FRESHMAN, THE
(director: Fred Newmeyer/Sam Taylor; screenwriters: John Grey/Sam Taylor/Tim Whelan/Ted Wilde/Harold Lloyd; cinematographer: Walter Lundin; editor: Allen McNeil; cast: Harold Lloyd (The Freshman, Harold ‘Speedy’ Lamb), Jobyna Ralston (Peggy), James Anderson (“Chet” Trask), Brooks Benedict (The College Cad), James Anderson (The College Hero), Hazel Keener (The College Belle), Joseph Harrington (The College Tailor), Pat Harmon (The Football Coach); Runtime: 76; MPAA Rating: NR; producer: Harold Lloyd; New Line Home Video; 1925-silent)
Matriculates enough to earn a passing grade.”
Reviewed by Dennis Schwartz
Fred Newmeyer and Sam Taylor (“Hot Water”/”Safety Last”) direct this vintage Harold Lloyd physical comedy take on college life. His image as a regular guy wearing horn-rimmed glasses struck a chord with the public and by 1928 he was the richest dude in Hollywood. Back in the day of the silents he was acclaimed in the same breath with the great Chaplin and Keaton, but his peppy persona and square routine didn’t travel well into modern times and upon his death in 1971 he was largely a forgotten figure from the past. I never could quite warm up to him, but The Freshman is one of his better efforts and matriculates enough to earn a passing grade. It has a few assured set-pieces that puts it over the goal line (like the Fall Frolic school dance Harold throws where his baste-stitched tuxedo is coming apart while the tailor is following him around the dance floor to sew it back in place and the climactic football game at the end where Harold goes from waterboy to college football hero). Harold is the college boob who will do anything to be popular and is too self-absorbed to realize everyone’s laughing at him. The film gets over as appealing to the Walter Mitty-like masses but never climbs to any great heights, though it proved to be one of the comedians most popular and best remembered films.

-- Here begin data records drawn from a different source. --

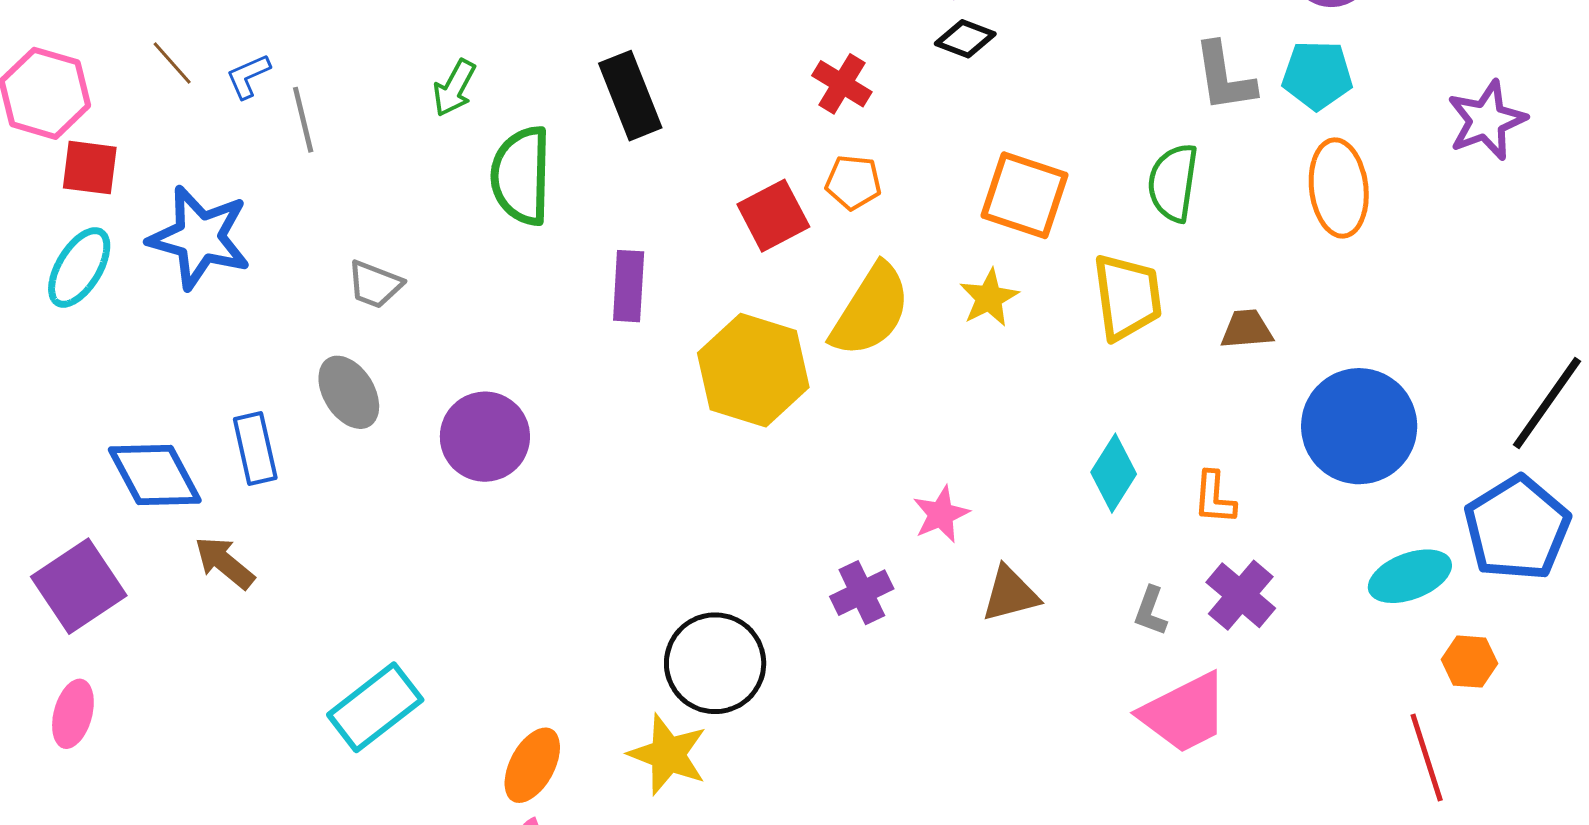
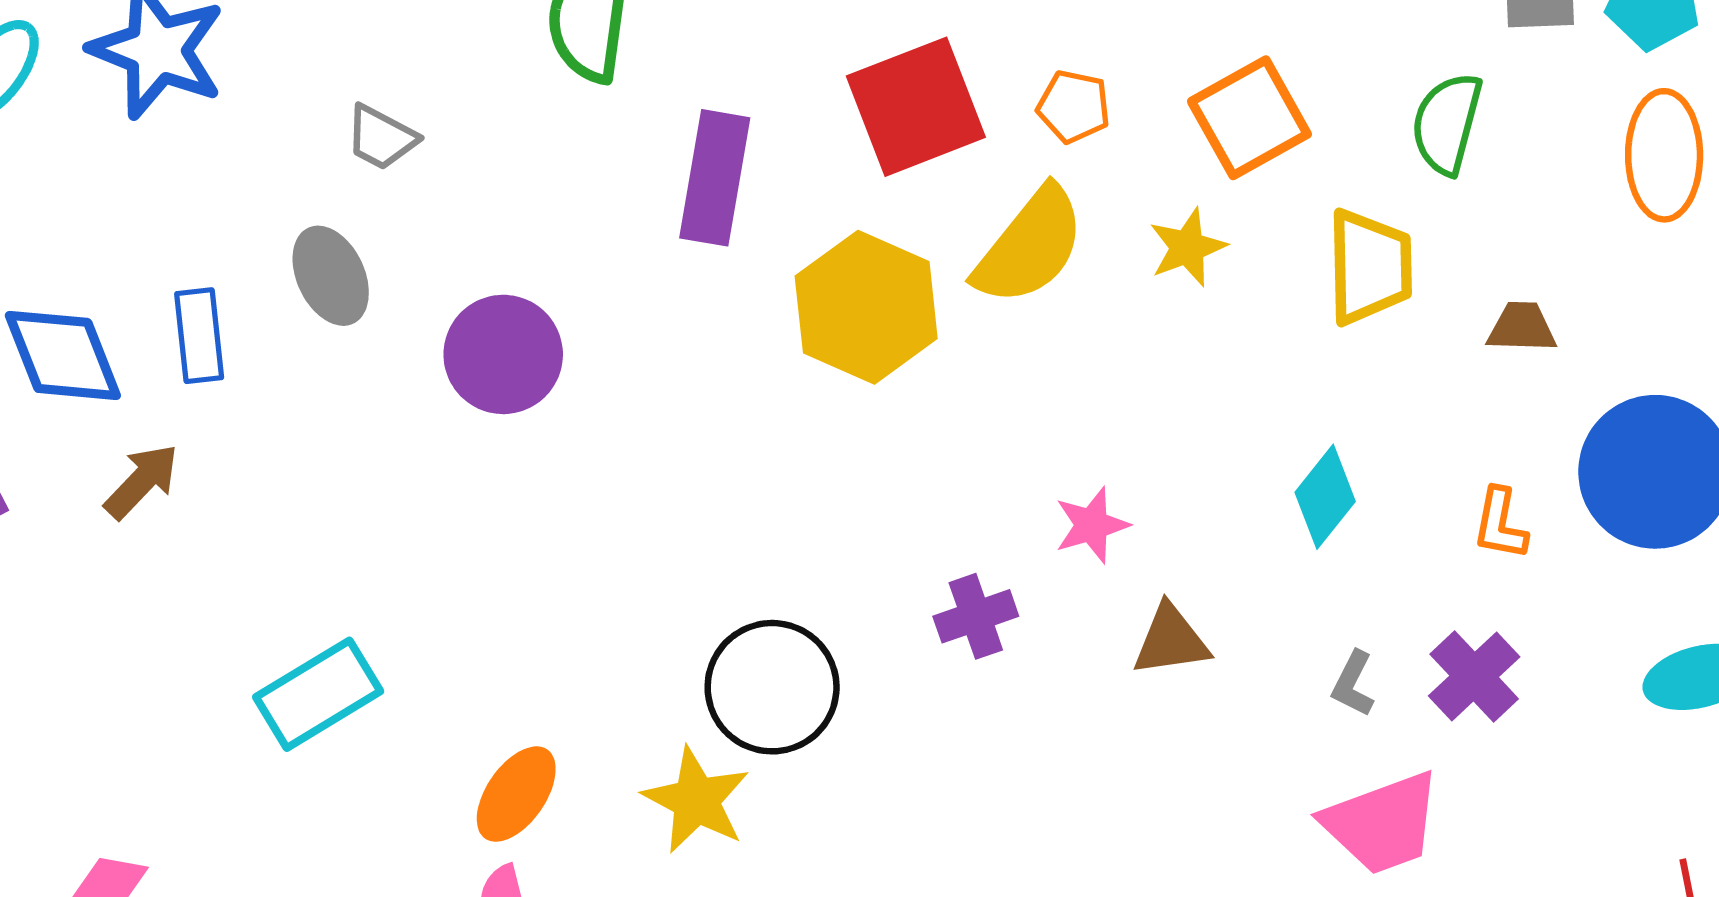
orange pentagon: (853, 182) -> (1074, 107), moved
orange square: (1025, 195) -> (1249, 118), turned 36
red square: (773, 216) -> (916, 107), size x1.5
purple rectangle: (629, 286) -> (715, 178), size x1.4
orange L-shape: (1214, 498) -> (1500, 524), moved
brown arrow: (225, 563) -> (142, 481), turned 88

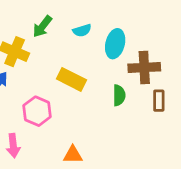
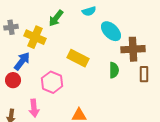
cyan semicircle: (82, 30) -> (89, 11), moved
cyan ellipse: (115, 44) -> (111, 31), turned -60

Harold ‘Speedy’ Lamb (Harold Lloyd) is a freshman at Tate University, where the ambitious go-getter but awkward lad dreams of becoming popular as the ‘big man on campus.’ He mistakenly bases college life to be just like it’s pictured in the movies, thereby takes the nickname Speedy and does a fast-step jig whenever he’s introduced. From the money he earned selling washing machines, he treats everyone on campus to ice cream in an effort to buy friends. Upper-classman wise guy (Brooks Benedict) finds the naive freshman an easy mark to pull gags on that should embarrass him. Since Football captain Chet Trask (James Anderson) is the most popular guy on the campus, Harold emulates him by trying out for the football team. But he’s used as the tackling dummy. The coach (Pat Harmon) doesn’t have the heart to tell the spirited kid he’s not good enough for the team, so he keeps him on as waterboy and pretends he’s also a substitute. The only one who really likes Harold for himself is Peggy (Jobyna Ralston), who is the pretty nice girl cleaning lady in her mother’s boarding house where he resides and she also works as a coat-checker at the local hotel. Not able to bear that the man she loves is being mocked by everyone, Peggy tells him to be himself and not to pretend to act like someone else. It leads to the big game improbable heroics for Harold, who after getting into the football game (was partially filmed during a real contest at Pasadena’s Rose Bowl) because of injuries that deplete the bench, scores the winning goal and earns his popularity the old-fashioned way as well as the true love of Peggy.